Hikâyenin ana karakteri Red’e göre hayat; emeğini kimse tarafından sömürülmeden kazanabileceği bir yol, özgürlüğün ta kendisidir.

Fotoğraf: Soviet Artefacts/Unsplash

Paylaş

Mustafa Numan TOPAL

Vakıf Üniversitesi öğrencisi

Ankara

 

“The Roadside Picnic (Uzayda Piknik)” 1971 yılında Strugatski kardeşler tarafından yazılmış ve 1972 yılında yayınlanmış bir bilim kurgu novellasıdır. Olaylar dizisi, dünya dışı varlıkların dünyayı ziyareti sırasında oluşmuş bir bölgenin ve bunun içinde bulunduğu toplumda yarattığı etkilerin ekseninde şekillenir. İnsanlık dışı, grotesk ve akıl erdirilemeyen bir varoluşun karşısında hissedilen dehşet, hikâyenin ana temalarındandır.

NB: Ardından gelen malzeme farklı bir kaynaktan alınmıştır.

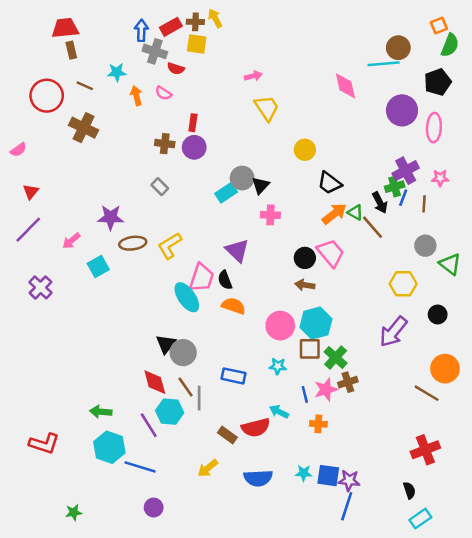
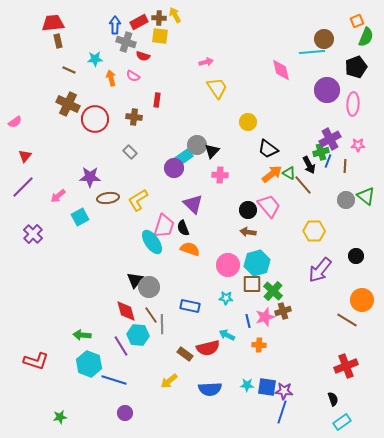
red circle: (47, 96) -> (95, 119), moved
purple circle: (194, 147) -> (174, 168), moved
green triangle: (450, 264) -> (366, 196), moved
yellow hexagon: (403, 284) -> (314, 231), moved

Esrarengiz, asla bütünüyle kavranamayan çarpık imgelerle bezenmiş tasvirleri oldukça yoğun ve etkileyici bir atmosfer yaratır. Hikâyede bu atmosfer aynı zamanda insanlık, insanlığın geleceği ve insan doğası üzerine çeşitli tartışmalara yol açmak için de kullanır. Roman daha sonra 1979 yılında Sovyet sinemasının en öne çıkan isimlerinden Andrey Tarkovski tarafından “Stalker” isimli bir filme adapte edilmiştir. Film, kaynağı olan romandan ayrılan birçok yana sahip olsa da “şiirsel” diyalogları, derin karakterizasyonu, kendine has anlatısı ve muazzam sinematografisiyle bilim kurgu türü içinde önemli bir yer edinmiştir. Hem hikâye hem de film öne sürdükleri tartışmalarla, özgün içerikleri ve atmosferleriyle ardılları için bir ilham kaynağı olmuştur. İki yapıt da hâlâ tarihsel koşulları ve ideolojik bağlamlarıyla çeşitli perspektiflerle analiz edilmekte, Avrupalı ve Kuzey Amerikalı çağdaşlarıyla karşılaştırılarak tahlil edilmektedirler.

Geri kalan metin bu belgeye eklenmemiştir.